Now about my explaining of the whole cure - I personally think that we disrupted our thoughts so hard, that they went so obscure and grotesque so they started to like mmm (I will try my best to explain, but please remember Russian - is my native language) affect some sorts of biochemical schemes inside our brain and body. We afraid to eat some food with sugar, because we read here that sugar is bad, candida bla bla bla and so on... Its works totally crappy on us, mentally ill people =( When you eat your food or drink you soda - think only "Mmm so charming flavour in my mouth - I feel that this hamburger will go through my body so good I'm going to poo afterwards in my toilet with flowers and butterflies" Just let your Guardian Angel say this in your mind clearly (YOU SHOULD HEAR HIM !) and you will notice that your stomach isnt feel bad anymore, and others problems with your whole food recycling process dont occure anymore. We have these problems because we think about them when we eat, we afraid of life =( whole time =(, we are working against ourself in this world, such a shame on us people, such a shame of wasted time for nothing... I dont really think that we are psychos - ITS SIMPLIER - WE DONT LOVE OURSELVES AT ALL, WE HATE OUR LIFE BEINGS, OUR GUARDIAN ANGEL, WHO SAYS ONLY - OH NO THOSE COUGHS AGAIN, I MUST HAVE BEEN POOED SOMEWHERE, THIS WHOLE AREA IS COVERED IN MY GAS, THEY ARE SCRATHING THEIR NOSES, OH MY GOD LIGHTNING BLINKING IN THE TRAIN - I MUST HAVE BEEN DISRUPTED IT WITH MY ILL ENERGETIC FIELD, I WILL TRY NOT TO EAT MEAT FOR MONTHS, MAYBE IT WILL WORK, OR MAYBE I SHOULD BURN WITH UVB MY EYES OUT, SO THAT CRAWLING INSECTS INSIDE OF ME WILL DIE, AND NO ONE WILL SCRATCH ANYMORE IN THE ENTIRE WORLD !!! STOP IT PEOPLE !!! STOP IT IMMEDIATELY !!! YOU WILL DIE, YOU WILL GET YOURSELF A CANCER OR JUST END YOU LIFE SUICIDALLY !!!! STOP IT !!!! I SAID TO YOU !!!!! I WAS JUST LIKE THAT, NOW I CLEARLY UNDERSTAND, STOP IT !!!! BRING A GOOD SENTENCE TO SPEAK TO YOURSELF BY THE VOICE OF YOUR GUARDIAN ANGEL " EVERYTHING IS ALLRIGHT " !!!!!!!! AND IMMEDIATELY STOP THINKING BAD THOUGHTS ABOUT YOU KNOW WHAT IF YOU KNOW WHAT TRIES TO COME BACK (BE SURE, IT WILL TRY) BY THE SAME THING ! SHOOT IT LIKE A PRO BY SAYING IMMEDIATELY GOOD WORD TO YOURSELF ABOUT YOURSELF AND CONTINUE LIKE THAT !!! LIKE THAT FROM NOW ON !!! THE ONLY WAY !!!

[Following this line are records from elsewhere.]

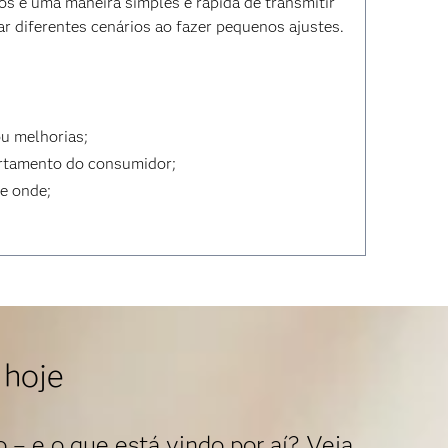
dos é uma maneira simples e rápida de transmitir
r diferentes cenários ao fazer pequenos ajustes.
ou melhorias;
ortamento do consumidor;
 e onde;
 hoje
 – e o que está vindo por aí? Veja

Today I was going as usual at my work by train, and like once in a minute of all time I was thinking some positive and even funny things like - "Hmm I'm really curious, what If I am really the most beautiful person in the whole world, well ofcourse after Brad Pitt, but he is old right now, so yeah, he comes on second place, and It puts me on the throne of the most beautiful person in a galaxy" Guys, I couldnt believe myself, I started to laugh in a sec about such funny and UNUSUAL thought for myself, and I discovered in a minute that everyone who was watching me in the train, started to smile very kindly to me, they were always like that. Its just we puted masks of demons on those absolutely normal people, who think about themselves good. And by the way, I didnt took a shower, because I overslept at work, I forgot my headphones, I was looking not so smoothly as in my PATM being idiotic life, but its not the way you look - ITS ONLY THE WAY YOU THINK. I just asked my guardian angel to speak in my mind through my whole body and field around me, help me brother on this one - no problem my friend, I'm so glad you stopped thinking about this nightmare, its not normal you know :") you could end up sitting in the cabin deep in the woods playing chess with yourself for entire life )) BUT RIGHT NOW 


I FEEL FANTASTIC INSIDE 
I WANT EVERY SECOND OF MY BEAUTIFUL LIFE 
BECAUSE I KNOW I'M RIGHT AND I'M GOING TO BRING WHITE 
THOUGHTS OF BEING GREAT PERSON IN THE WHOLE WORLD FOR SHINY ME AND EVERYONE OF THOSE HAPPY PEOPLE AROUND ME !


----------



## My Remedy (Mar 1, 2014)

We were poisoning ourselves for quite long time, so we need some time for our Angel to clear those black nightmare evilish thoughts by purifying them with white words "I GUESS I'M THE BEST PERSON IN THE WORLD" 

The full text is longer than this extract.